The method of making steamed stuffed buns is very simple, but it can't be done well without mastering the tricks. Steamed steamed buns are not fluffy or soft, but dry and hard, which affects appetite.
Today, I will share with you some tips for steaming steamed buns. Remember to put more dough when steaming, so that steamed buns are as sweet and delicious as those sold outside, fat in vain, fluffy and soft.
Steaming steamed bread with flour;
Prepare a clean basin, put a piece of yeast, pour in appropriate warm water, stir with chopsticks, leave it for a while, and then sprinkle with appropriate amount of white sugar and stir well.
What we need to keep in mind is white sugar, which can increase the sweetness of pasta, promote the fermentation of fermenting bacteria, speed up the fermentation of dough and shorten the time of dough making.
Then pour a proper amount of flour into yeast water, stir it while pouring, stir it into a flocculent shape with chopsticks, knead it into a smooth dough, cover the basin and put it in a warm place until the dough wakes up to twice its original size.
If you want pasta to be fat in vain, I suggest you buy flour. If it is flour processed with wheat, the cooked pasta is yellow, which is the first skill.
After the dough is fermented, it is honeycomb. Pour the dough on the top of the panel, empty the air inside and knead it into a dense dough again. At this time, you can knead it for a while, so the taste will be more gluten-free. This is the second skill.
Finally, knead it into long strips, cut it into pieces of similar size, knead it into the shape of steamed bread, put it aside, cover it with clean cloth, and wake it for about 15 minutes.

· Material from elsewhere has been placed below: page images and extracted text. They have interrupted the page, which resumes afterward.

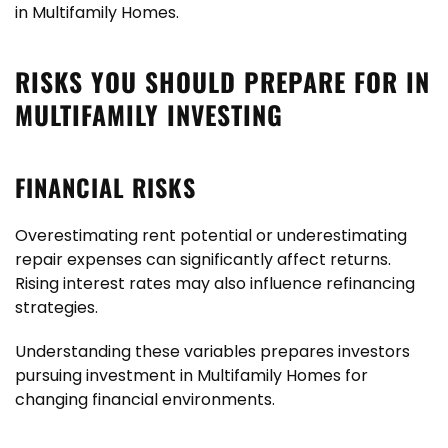
in Multifamily Homes.
RISKS YOU SHOULD PREPARE FOR IN
MULTIFAMILY INVESTING
FINANCIAL RISKS
Overestimating rent potential or underestimating
repair expenses can significantly affect returns.
Rising interest rates may also influence refinancing
strategies.
Understanding these variables prepares investors
pursuing investment in Multifamily Homes for
changing financial environments.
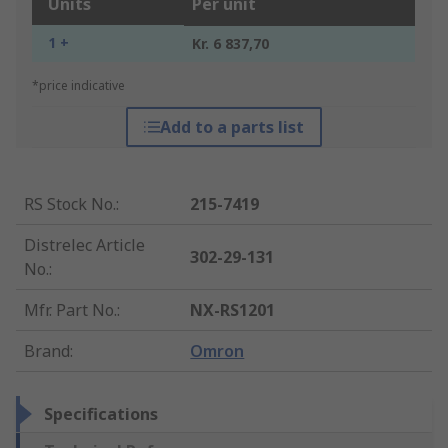
Units
Per unit
1 +
Kr. 6 837,70
*price indicative
Add to a parts list
RS Stock No.
:
215-7419
Distrelec Article
302-29-131
No.
:
Mfr. Part No.
:
NX-RS1201
Brand
:
Omron
Specifications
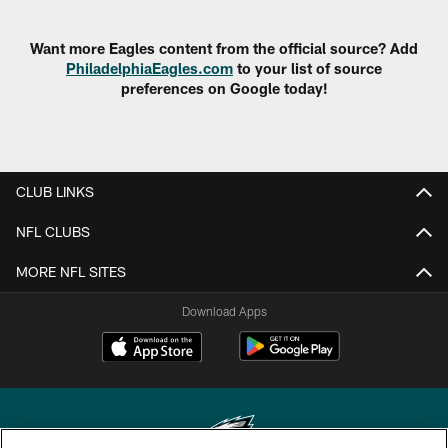
Want more Eagles content from the official source? Add
PhiladelphiaEagles.com
to your list of source
preferences on Google today!
CLUB LINKS
NFL CLUBS
MORE NFL SITES
Download Apps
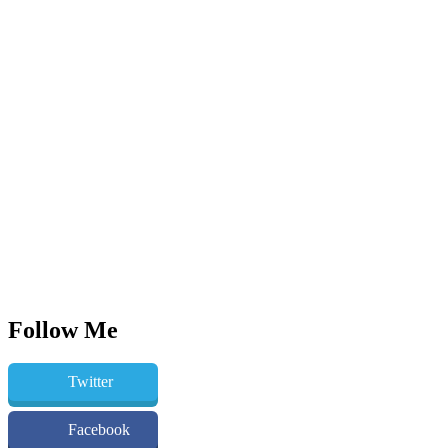
Follow Me
Twitter
Facebook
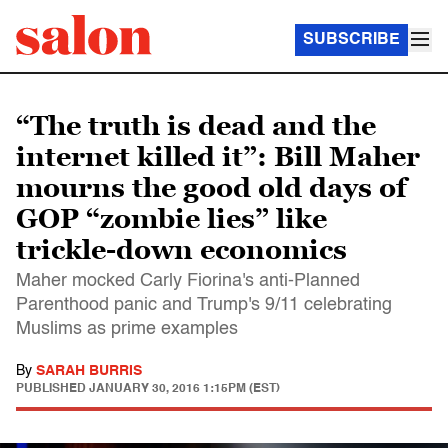
SUBSCRIBE
“The truth is dead and the
internet killed it”: Bill Maher
mourns the good old days of
GOP “zombie lies” like
trickle-down economics
Maher mocked Carly Fiorina's anti-Planned
Parenthood panic and Trump's 9/11 celebrating
Muslims as prime examples
By
SARAH BURRIS
PUBLISHED
JANUARY 30, 2016 1:15PM (EST)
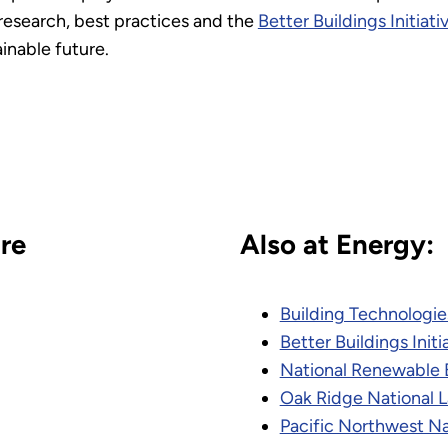
research, best practices and the
Better Buildings Initiati
inable future.
re
Also at Energy:
Building Technologie
Better Buildings Initi
National Renewable 
Oak Ridge National 
Pacific Northwest Na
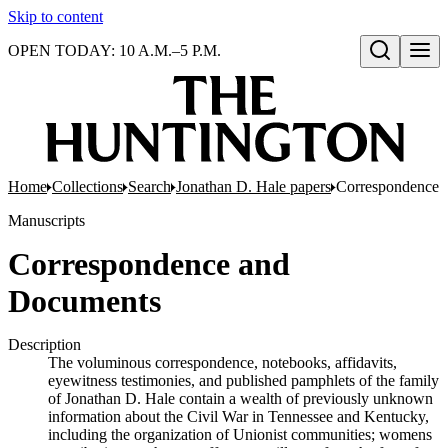
Skip to content
OPEN TODAY: 10 A.M.–5 P.M.
Open search
Home
Collections
Search
Jonathan D. Hale papers
Correspondence 
Manuscripts
Correspondence and
Documents
Description
The voluminous correspondence, notebooks, affidavits,
eyewitness testimonies, and published pamphlets of the family
of Jonathan D. Hale contain a wealth of previously unknown
information about the Civil War in Tennessee and Kentucky,
including the organization of Unionist communities; womens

Cover the steamed bread with a layer of cloth, which can prevent the water in the steamed bread from losing and not drying thoroughly. This is the third move. Add cold water to the pot, put the steamed bread in a steamer, heat it to boiling with high fire, steam for 25 minutes, and simmer for 5 minutes after turning off the fire.
When steaming steamed bread, it is right to steam it in the pot with cold water, so that the steamed bread is heated evenly and there will be no external cooking and internal production. This is the fourth skill.
Don't take steamed buns and steamed buns out and eat them directly. Remember to stew for a few minutes so that the steamed buns don't collapse. This is the fifth move.